Similar to RDS, you can set up DocumentDB clusters across multiple AWS Availability Zones within a region. You can select from a variety of different EC2 instance types for your DocumentDB cluster as well, including the t4g and r6g families that use the AWS Graviton ARM-based processor.

Because DocumentDB is a MongoDB compatible database engine, developed by AWS, you can use MongoDB tools to connect to it. For example, MongoDB Compass is a cross-platform, graphical tool that you can use to create documents and query them. You can use common MongoDB modules for various programming languages to connect your business applications to DocumentDB instances.

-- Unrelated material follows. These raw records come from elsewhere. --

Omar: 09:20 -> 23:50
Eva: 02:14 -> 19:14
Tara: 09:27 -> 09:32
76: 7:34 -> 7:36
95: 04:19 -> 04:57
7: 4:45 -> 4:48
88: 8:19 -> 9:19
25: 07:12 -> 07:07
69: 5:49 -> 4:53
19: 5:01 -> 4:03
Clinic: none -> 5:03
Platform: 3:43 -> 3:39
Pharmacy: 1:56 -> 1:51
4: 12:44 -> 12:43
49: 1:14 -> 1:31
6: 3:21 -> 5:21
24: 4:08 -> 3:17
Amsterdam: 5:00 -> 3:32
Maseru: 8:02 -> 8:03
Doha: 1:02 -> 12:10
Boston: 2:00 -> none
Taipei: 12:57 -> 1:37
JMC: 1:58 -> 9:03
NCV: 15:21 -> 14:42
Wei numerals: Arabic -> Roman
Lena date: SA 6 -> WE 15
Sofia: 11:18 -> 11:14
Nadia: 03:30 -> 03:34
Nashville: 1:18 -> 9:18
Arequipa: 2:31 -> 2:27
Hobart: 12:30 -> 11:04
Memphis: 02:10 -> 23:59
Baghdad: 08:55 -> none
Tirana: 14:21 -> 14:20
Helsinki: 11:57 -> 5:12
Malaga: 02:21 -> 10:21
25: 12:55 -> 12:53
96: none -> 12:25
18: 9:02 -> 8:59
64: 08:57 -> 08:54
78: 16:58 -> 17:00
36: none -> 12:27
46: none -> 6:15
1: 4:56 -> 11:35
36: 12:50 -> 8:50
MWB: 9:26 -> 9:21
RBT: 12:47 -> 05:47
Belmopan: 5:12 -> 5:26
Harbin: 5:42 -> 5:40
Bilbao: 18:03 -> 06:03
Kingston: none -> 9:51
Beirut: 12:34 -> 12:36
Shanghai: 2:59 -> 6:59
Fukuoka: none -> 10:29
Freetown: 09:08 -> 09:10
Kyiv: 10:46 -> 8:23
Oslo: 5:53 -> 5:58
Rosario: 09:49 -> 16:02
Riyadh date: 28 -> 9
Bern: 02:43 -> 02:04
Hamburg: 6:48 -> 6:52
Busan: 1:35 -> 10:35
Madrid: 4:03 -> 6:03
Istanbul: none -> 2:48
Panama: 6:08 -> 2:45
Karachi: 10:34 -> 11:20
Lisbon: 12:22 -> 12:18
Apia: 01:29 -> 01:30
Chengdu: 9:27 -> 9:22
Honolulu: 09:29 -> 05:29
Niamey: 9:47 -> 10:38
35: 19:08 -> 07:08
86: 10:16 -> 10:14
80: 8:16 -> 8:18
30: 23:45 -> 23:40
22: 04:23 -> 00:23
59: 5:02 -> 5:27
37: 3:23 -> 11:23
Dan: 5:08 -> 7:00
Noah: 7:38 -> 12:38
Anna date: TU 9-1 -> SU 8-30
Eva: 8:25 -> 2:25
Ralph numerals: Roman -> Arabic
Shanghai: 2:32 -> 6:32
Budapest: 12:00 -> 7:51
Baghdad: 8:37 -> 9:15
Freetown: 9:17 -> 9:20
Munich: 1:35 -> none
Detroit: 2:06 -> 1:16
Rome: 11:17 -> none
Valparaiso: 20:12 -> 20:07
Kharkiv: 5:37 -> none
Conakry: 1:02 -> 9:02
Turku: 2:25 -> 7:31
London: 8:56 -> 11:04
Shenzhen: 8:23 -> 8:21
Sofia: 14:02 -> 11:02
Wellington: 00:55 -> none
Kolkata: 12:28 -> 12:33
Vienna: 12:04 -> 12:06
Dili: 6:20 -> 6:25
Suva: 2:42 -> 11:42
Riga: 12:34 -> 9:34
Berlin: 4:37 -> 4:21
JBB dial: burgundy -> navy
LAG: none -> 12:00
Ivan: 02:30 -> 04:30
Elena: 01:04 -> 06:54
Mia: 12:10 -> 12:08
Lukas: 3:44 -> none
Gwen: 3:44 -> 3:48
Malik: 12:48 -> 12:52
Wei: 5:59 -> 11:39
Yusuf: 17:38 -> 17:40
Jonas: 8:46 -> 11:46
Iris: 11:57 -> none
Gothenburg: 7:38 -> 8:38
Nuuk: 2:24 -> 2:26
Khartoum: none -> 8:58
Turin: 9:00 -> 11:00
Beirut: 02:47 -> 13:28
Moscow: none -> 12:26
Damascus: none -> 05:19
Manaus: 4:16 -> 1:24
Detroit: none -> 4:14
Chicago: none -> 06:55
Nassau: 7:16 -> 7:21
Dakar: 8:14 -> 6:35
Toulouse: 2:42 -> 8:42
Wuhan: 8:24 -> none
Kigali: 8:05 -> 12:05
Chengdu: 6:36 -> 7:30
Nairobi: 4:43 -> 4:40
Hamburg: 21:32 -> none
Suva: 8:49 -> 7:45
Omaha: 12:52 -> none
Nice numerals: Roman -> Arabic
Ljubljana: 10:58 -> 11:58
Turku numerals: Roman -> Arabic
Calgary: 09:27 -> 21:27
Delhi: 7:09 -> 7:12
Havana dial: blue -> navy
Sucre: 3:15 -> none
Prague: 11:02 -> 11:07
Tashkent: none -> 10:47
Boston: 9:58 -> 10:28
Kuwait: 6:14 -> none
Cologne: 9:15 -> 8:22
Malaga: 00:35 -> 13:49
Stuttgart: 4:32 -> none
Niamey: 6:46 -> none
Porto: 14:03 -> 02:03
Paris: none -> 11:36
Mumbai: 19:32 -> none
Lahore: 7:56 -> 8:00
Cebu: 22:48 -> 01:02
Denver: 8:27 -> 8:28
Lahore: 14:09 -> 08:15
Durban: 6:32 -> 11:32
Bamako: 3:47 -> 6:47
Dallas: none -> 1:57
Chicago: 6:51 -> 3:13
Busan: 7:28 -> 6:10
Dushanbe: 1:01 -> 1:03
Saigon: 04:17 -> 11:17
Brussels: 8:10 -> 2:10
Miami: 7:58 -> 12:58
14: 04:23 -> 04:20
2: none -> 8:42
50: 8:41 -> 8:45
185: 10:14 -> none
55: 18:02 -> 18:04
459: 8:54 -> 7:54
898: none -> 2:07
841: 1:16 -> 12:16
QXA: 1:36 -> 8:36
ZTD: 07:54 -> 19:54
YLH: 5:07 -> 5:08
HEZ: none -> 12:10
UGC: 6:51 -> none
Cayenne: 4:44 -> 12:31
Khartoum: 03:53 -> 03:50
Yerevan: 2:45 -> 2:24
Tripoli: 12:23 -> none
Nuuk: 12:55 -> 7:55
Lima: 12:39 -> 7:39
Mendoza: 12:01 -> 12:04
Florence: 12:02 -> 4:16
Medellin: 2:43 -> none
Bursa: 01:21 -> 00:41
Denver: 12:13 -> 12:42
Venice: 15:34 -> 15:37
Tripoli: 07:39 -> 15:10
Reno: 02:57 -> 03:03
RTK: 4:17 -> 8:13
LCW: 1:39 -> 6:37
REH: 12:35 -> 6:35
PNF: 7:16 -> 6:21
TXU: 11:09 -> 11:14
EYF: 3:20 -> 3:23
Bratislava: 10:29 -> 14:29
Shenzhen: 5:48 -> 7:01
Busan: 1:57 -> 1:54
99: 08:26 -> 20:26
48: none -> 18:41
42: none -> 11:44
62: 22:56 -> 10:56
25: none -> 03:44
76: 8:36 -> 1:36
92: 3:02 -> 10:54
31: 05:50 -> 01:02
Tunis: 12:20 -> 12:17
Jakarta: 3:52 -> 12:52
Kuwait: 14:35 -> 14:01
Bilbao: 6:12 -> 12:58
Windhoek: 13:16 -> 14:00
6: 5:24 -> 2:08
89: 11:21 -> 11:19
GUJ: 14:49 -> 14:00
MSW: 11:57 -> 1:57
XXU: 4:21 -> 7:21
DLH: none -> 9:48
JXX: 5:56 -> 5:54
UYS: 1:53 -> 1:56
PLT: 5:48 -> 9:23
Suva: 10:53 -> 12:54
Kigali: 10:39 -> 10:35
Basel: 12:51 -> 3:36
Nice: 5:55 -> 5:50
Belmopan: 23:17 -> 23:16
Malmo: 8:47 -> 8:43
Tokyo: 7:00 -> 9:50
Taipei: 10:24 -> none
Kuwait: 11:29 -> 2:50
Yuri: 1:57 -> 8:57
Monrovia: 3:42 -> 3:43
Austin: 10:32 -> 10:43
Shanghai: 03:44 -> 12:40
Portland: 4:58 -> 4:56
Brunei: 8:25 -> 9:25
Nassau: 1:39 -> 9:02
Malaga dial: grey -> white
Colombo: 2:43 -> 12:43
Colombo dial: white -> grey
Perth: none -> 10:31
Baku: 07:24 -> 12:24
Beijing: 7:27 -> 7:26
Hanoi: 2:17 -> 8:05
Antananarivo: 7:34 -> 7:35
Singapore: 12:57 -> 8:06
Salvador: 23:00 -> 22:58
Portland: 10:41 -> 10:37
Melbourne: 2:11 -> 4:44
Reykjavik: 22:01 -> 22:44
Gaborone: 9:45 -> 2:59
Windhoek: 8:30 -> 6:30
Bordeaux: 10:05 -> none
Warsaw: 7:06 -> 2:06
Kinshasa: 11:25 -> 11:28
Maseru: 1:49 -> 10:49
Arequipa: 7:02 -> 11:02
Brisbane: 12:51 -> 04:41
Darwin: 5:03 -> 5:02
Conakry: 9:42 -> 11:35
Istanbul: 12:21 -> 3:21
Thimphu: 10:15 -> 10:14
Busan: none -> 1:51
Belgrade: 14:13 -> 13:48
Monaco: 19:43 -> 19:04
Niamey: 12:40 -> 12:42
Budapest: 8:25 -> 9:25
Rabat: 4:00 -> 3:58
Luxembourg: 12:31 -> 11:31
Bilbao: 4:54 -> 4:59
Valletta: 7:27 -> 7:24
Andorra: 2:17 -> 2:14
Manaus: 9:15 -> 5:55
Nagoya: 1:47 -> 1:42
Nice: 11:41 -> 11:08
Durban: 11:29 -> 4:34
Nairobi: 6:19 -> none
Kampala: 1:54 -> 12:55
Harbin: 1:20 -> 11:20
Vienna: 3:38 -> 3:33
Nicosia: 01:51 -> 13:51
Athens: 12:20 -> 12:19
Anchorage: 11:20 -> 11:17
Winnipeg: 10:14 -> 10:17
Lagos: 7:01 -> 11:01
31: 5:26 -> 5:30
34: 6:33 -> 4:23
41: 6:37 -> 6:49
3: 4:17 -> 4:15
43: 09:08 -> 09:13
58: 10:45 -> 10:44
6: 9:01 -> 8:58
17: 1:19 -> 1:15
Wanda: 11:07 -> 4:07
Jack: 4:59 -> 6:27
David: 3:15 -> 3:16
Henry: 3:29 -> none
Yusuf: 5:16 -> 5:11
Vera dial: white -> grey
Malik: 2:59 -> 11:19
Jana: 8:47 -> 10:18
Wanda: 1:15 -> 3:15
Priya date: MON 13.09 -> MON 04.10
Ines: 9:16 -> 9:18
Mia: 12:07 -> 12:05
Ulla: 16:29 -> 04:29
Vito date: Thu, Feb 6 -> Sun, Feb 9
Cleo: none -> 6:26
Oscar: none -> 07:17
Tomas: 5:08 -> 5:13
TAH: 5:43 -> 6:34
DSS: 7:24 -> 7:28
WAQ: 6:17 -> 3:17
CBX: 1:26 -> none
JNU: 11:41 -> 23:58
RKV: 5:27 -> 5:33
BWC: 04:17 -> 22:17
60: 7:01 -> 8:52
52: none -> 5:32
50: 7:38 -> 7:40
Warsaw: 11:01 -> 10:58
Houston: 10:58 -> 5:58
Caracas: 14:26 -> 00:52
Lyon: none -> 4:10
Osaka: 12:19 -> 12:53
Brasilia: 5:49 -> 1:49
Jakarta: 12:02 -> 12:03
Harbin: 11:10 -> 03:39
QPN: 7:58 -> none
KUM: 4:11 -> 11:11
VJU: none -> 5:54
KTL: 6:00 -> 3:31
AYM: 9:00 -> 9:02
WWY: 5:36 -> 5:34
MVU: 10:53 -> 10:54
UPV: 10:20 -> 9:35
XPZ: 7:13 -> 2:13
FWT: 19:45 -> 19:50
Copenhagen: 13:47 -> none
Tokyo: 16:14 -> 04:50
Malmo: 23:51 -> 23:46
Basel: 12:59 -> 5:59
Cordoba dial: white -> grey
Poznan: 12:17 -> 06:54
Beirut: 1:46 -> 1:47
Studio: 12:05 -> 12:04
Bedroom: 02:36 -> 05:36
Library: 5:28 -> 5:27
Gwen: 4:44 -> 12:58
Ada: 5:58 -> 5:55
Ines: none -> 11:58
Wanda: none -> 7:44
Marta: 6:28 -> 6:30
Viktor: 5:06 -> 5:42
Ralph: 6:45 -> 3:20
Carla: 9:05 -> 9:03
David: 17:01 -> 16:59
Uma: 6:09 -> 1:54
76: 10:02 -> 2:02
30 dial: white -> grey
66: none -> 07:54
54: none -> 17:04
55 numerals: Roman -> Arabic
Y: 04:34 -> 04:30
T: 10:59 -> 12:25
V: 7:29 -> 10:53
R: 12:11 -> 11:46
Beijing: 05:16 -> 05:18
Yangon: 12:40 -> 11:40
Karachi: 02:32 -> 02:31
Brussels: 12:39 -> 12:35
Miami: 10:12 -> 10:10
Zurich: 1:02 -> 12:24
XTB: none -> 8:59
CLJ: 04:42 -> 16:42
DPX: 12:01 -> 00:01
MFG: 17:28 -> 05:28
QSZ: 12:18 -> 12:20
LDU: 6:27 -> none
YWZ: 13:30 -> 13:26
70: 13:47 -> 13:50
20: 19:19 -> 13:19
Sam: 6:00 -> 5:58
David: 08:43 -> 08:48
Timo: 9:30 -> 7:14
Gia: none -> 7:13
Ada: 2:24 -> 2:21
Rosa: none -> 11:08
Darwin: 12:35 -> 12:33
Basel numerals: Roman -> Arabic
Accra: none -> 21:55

RDS and DocumentDB Instances Returned from API

Querying for a list of DocumentDB instances, using the DescribeDBInstances API, also returns RDS instances. Similarly, querying the RDS service with the similarly named DescribeDBInstances API returns DocumentDB instances.

This can be confusing for anyone who’s new to the RDS & DocumentDB APIs. There is overlap between these services, even though they have separate APIs. 

You can filter out the list of results for only DocumentDB instances by examining the Engine property on each result, and checking for the value of docdb.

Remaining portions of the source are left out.